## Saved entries

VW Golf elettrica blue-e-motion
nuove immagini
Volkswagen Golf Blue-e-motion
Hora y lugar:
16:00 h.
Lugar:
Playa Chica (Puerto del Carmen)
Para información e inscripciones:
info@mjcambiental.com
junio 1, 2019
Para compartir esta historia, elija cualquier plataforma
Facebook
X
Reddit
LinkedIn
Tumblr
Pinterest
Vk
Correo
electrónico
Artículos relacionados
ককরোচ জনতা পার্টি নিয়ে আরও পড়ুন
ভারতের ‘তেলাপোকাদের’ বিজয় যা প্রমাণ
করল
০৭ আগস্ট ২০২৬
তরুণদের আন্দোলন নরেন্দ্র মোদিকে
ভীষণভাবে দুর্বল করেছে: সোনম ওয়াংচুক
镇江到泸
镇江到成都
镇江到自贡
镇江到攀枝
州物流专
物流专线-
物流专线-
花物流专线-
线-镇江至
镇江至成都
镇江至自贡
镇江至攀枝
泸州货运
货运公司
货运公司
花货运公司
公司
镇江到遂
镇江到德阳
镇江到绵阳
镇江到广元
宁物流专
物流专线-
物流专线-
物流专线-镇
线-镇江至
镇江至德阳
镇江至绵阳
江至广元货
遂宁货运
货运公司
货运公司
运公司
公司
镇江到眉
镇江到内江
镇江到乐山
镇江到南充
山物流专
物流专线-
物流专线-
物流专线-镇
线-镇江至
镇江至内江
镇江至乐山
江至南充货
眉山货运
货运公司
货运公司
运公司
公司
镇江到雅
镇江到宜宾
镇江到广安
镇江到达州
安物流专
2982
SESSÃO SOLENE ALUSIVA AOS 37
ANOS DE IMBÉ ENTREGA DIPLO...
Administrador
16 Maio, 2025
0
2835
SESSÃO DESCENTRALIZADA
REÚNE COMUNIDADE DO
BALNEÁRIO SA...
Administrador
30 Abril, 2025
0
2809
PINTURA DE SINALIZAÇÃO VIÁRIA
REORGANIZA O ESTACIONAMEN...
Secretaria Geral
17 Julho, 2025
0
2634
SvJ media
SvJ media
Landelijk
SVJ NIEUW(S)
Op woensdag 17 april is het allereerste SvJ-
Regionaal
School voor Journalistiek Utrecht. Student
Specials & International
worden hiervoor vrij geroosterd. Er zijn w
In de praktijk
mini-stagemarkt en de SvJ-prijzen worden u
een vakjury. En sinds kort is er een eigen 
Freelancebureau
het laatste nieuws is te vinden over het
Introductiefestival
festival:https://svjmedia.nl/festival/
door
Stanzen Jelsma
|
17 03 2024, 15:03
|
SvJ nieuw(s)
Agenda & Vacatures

## What the task requires
Lines from the one containing "worden hiervoor vrij geroosterd. Er zijn w" through the last line of the data above are the only output wanted; restate them exactly.

## Worked solution
worden hiervoor vrij geroosterd. Er zijn w
In de praktijk
mini-stagemarkt en de SvJ-prijzen worden u
een vakjury. En sinds kort is er een eigen 
Freelancebureau
het laatste nieuws is te vinden over het
Introductiefestival
festival:https://svjmedia.nl/festival/
door
Stanzen Jelsma
|
17 03 2024, 15:03
|
SvJ nieuw(s)
Agenda & Vacatures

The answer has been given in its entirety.